And that's pretty much it. If I add into fact my Unholy Presence speed, and my Extreme Rocket Boots, I can get a kill every 2 minutes or less which is 150 Justice Points per hour. Solo. Not too shabby.

Enjoy!

(I apologize if pics are too large. Hopefully your browsers shrink them like mine does. Otherwise Ill resize them later.)

----------


## 403Forbidden

True. However, at the moment with dps being so damn overbuffed, 150 JP can be achieved much faster.
To give example, finished heroic HoR group with people in 219-ish gear, as a dps-geared tank. Not a single death or wipe. Mobs dead in seconds.

The new patch buffed the dps to ****ing insanity, so farming heroics is faster.

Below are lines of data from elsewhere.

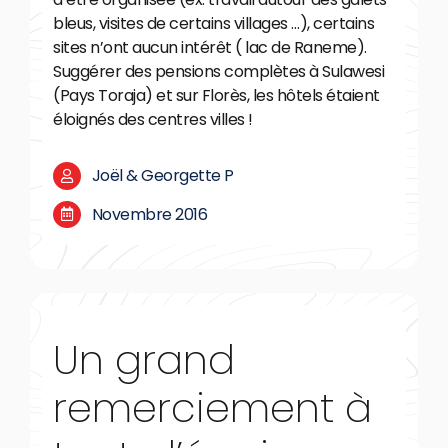
bleus, visites de certains villages …), certains
sites n’ont aucun intérêt ( lac de Raneme).
Suggérer des pensions complètes à Sulawesi
(Pays Toraja) et sur Florès, les hôtels étaient
éloignés des centres villes !
Joël & Georgette P
Novembre 2016
Un grand
remerciement à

Nevertheless, this is an exploit due to the fact that heroic tbc instances shouldnt award JP to lvl 80 AND this gives an unintended way of farming them. +rep.

----------


## choweyiii

rofl, you censored your character's eyes, and this is pretty useful. +rep

----------


## SpaZMonKeY

> True. However, at the moment with dps being so damn overbuffed, 150 JP can be achieved much faster.
> To give example, finished heroic HoR group with people in 219-ish gear, as a dps-geared tank. Not a single death or wipe. Mobs dead in seconds.
> 
> The new patch buffed the dps to ****ing insanity, so farming heroics is faster.
> 
> Nevertheless, this is an exploit due to the fact that heroic tbc instances shouldnt award JP to lvl 80 AND this gives an unintended way of farming them. +rep.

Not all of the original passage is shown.